Lug 12, 2011
627 Views
0 0

La peste finanziaria e i suoi monatti

Written by

By Cybergeppetto

In questi giorni di pressione dei mercati sui titoli di stato si assiste a fenomeni curiosi.

I politici che si sono sfidati a cazzotti ogni santo giorno si danno improvvisamente a dichiarazioni di unità in difesa dello Stato minacciato da oscuri individui, gli speculatori finanziari.

Pare che vi siano dei monatti in giro che si portano via i corpi morti di alcune economie europee e che lancino stracci contaminati alla gente, pare di leggere le pagine del Manzoni sulla peste a Milano.

Ho provato a capire chi siano e come agiscano questi novelli untori dell’evo contemporaneo, ma c’è più di una cosa che non quadra: solo pochi giorni fa si discuteva di come fare la finanziaria per ridurre il debito pubblico e arrivare al pareggio di bilancio e tutti insorgevano perché i tagli paventati apparivano troppo pesanti.

Qualcuno che protesta c’è sempre, anche ad Atene ce n’è qualcuno.

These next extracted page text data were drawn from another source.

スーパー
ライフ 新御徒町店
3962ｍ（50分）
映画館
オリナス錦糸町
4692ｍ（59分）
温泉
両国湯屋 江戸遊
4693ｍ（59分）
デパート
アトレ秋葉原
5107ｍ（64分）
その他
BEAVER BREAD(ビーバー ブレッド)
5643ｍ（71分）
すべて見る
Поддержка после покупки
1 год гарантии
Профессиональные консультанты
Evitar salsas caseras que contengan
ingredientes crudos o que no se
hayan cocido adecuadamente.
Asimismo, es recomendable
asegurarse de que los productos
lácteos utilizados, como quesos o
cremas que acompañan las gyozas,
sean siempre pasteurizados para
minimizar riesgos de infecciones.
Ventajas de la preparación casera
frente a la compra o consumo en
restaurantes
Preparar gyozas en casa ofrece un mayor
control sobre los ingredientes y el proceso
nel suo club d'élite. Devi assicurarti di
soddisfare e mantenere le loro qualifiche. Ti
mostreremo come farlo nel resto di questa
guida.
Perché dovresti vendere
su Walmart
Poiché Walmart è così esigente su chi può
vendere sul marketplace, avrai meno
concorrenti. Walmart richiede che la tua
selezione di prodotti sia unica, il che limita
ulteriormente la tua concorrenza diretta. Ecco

Il dibattito poi s’infiamma subito quando si tratta di avere o non avere dei soldi; altra cosa è quando bisogna pagare i debiti: tutti quanti hanno lasciato il portafogli a casa.

Chi ha qualche anno in più si ricorda che negli anni Settanta l’Italia ruzzolò per la china del debito: bisognava dare la pensione a tutti, c’era il baby boom e bastava far pagare tutto a chi ancora doveva venire, i giovani. Bisognava tenere in piedi industrie decotte, per non parlare del sistema delle famigerate partecipazioni statali, uno dei misfatti più vergognosi in danno della nostra economia.

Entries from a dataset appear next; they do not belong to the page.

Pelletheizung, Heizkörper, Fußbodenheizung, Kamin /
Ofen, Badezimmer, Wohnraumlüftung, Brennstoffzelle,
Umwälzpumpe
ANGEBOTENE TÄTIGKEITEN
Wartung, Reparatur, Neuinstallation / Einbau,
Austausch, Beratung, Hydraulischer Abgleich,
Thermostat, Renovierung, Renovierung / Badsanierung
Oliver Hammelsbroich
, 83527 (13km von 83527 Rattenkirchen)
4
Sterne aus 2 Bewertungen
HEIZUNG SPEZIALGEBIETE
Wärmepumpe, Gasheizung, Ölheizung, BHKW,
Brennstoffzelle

Sindacalisti, politici, galoppini e portaborse, funzionari di partito, teppisti in servizio permanente effettivo, anarco-cretini troppo stupidi per lavorare, ma lesti ad acchiappare quel che capitava a tiro, ognuno voleva il suo pizzo ed allora i parlamentari si accapigliavano in discussioni sulla legge finanziaria – si chiamava “assalto alla diligenza” – che servivano a una cosa sola: sfamare le bocche di coloro che avevano votato e pretendevano un corrispettivo, come se votare fosse un lavoro da retribuire.

Lo Stato distribuiva i BOT, i buoni ordinari del Tesoro, che altro non erano che delle cambiali sempre più in bianco; avere un prestito era ben difficile, la gente metteva i suoi soldi solo nei BOT.

Tra le bombe e le pistolettate degli anni Ottanta la cosa andò avanti fino a quando il sistema non fu sul punto di crollare e qualcuno s’inventò un “prelievo una tantum” per evitare il “default”, parola anglosassone per dire fallimento.

Di tutto si parla in politica tranne che del debito, il popolo e i suoi rappresentanti pensano che governare sia l’arte di ripartire le risorse pubbliche per fornire servizi, ma questa è storia vecchia.

Governare ormai da più di vent’anni vuol dire far finta di dar qualcosa a tutti quelli che pretendono, e siamo in tanti, e lambiccarsi il cervello per non far aumentare il debito.

Vuoi vedere che la colpa non è dei monatti, ma di noi che ci siamo messi in mano agli strozzini? Se il rischio sui nostri titoli di stato è alto, allora è alto anche il prezzo che lo Stato paga per collocarli … e Pantalone paga… anzi, Pantalone, cioè le generazioni future, pagherà…

Cybergeppetto

p.s. La RAI rimanderà in onda un famoso sketch su Andreotti degli anni Settanta che, per combattere il carovita, aveva inventato una banconota che valeva diecimila lire da una parte e centomila lire dall’altra: state attenti a prenderla dalla parte giusta e poi voltarla a vostro favore.

Luciano Onder farà una trasmissione sui sintomi della sindrome dello speculatore, male oscuro di chi presta i soldi agli Stati falliti.